■ **WHAT TO DO**
Only the lines from the start of the entries up to and including the line with "którzydoświadczają zaburzenia osobowości, czy" should be written out, exactly as they stand.

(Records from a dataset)
● ● ● ●
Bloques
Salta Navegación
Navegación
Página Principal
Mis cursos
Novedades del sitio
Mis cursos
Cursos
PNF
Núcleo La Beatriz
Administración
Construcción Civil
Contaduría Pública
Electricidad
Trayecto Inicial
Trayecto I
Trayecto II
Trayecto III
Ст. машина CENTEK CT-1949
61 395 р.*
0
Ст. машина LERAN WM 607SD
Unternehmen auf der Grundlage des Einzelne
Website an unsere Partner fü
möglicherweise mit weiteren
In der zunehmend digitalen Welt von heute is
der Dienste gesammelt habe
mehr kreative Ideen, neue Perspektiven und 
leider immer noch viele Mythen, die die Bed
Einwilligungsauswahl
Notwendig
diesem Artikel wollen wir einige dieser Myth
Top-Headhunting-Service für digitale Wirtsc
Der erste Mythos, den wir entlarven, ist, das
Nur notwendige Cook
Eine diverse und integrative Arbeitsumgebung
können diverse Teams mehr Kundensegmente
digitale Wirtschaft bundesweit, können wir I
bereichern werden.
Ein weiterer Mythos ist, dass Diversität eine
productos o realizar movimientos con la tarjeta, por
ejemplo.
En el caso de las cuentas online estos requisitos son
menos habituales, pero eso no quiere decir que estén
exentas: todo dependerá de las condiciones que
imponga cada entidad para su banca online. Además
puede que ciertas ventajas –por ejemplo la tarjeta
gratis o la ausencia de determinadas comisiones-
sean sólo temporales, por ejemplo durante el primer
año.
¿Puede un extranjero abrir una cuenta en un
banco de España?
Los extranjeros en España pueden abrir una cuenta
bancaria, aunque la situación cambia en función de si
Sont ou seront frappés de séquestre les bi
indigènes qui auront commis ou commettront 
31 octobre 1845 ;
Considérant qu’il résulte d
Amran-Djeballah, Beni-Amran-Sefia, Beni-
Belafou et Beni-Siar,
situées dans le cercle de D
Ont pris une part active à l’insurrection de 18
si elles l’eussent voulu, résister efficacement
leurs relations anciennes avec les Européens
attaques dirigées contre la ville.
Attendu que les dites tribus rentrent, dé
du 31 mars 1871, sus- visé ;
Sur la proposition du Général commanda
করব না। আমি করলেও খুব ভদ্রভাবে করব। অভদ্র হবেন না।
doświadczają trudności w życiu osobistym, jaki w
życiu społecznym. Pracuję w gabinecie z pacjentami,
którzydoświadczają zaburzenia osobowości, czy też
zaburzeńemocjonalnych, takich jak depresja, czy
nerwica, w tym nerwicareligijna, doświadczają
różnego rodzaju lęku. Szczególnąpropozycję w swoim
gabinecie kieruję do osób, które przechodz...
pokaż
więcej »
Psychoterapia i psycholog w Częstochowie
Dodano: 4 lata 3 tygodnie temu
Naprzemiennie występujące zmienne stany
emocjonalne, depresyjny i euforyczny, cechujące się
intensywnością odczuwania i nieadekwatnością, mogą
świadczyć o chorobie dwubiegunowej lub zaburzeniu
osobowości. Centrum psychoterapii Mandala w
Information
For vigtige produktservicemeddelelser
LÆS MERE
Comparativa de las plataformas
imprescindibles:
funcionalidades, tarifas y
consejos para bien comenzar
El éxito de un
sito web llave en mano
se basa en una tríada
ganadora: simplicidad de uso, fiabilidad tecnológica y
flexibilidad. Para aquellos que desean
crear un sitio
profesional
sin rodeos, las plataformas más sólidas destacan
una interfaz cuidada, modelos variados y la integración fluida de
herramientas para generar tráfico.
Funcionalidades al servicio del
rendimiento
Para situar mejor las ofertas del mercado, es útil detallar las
● ● ● ●
■ **ANSWER SPACE**
Bloques
Salta Navegación
Navegación
Página Principal
Mis cursos
Novedades del sitio
Mis cursos
Cursos
PNF
Núcleo La Beatriz
Administración
Construcción Civil
Contaduría Pública
Electricidad
Trayecto Inicial
Trayecto I
Trayecto II
Trayecto III
Ст. машина CENTEK CT-1949
61 395 р.*
0
Ст. машина LERAN WM 607SD
Unternehmen auf der Grundlage des Einzelne
Website an unsere Partner fü
möglicherweise mit weiteren
In der zunehmend digitalen Welt von heute is
der Dienste gesammelt habe
mehr kreative Ideen, neue Perspektiven und 
leider immer noch viele Mythen, die die Bed
Einwilligungsauswahl
Notwendig
diesem Artikel wollen wir einige dieser Myth
Top-Headhunting-Service für digitale Wirtsc
Der erste Mythos, den wir entlarven, ist, das
Nur notwendige Cook
Eine diverse und integrative Arbeitsumgebung
können diverse Teams mehr Kundensegmente
digitale Wirtschaft bundesweit, können wir I
bereichern werden.
Ein weiterer Mythos ist, dass Diversität eine
productos o realizar movimientos con la tarjeta, por
ejemplo.
En el caso de las cuentas online estos requisitos son
menos habituales, pero eso no quiere decir que estén
exentas: todo dependerá de las condiciones que
imponga cada entidad para su banca online. Además
puede que ciertas ventajas –por ejemplo la tarjeta
gratis o la ausencia de determinadas comisiones-
sean sólo temporales, por ejemplo durante el primer
año.
¿Puede un extranjero abrir una cuenta en un
banco de España?
Los extranjeros en España pueden abrir una cuenta
bancaria, aunque la situación cambia en función de si
Sont ou seront frappés de séquestre les bi
indigènes qui auront commis ou commettront 
31 octobre 1845 ;
Considérant qu’il résulte d
Amran-Djeballah, Beni-Amran-Sefia, Beni-
Belafou et Beni-Siar,
situées dans le cercle de D
Ont pris une part active à l’insurrection de 18
si elles l’eussent voulu, résister efficacement
leurs relations anciennes avec les Européens
attaques dirigées contre la ville.
Attendu que les dites tribus rentrent, dé
du 31 mars 1871, sus- visé ;
Sur la proposition du Général commanda
করব না। আমি করলেও খুব ভদ্রভাবে করব। অভদ্র হবেন না।
doświadczają trudności w życiu osobistym, jaki w
życiu społecznym. Pracuję w gabinecie z pacjentami,
którzydoświadczają zaburzenia osobowości, czy też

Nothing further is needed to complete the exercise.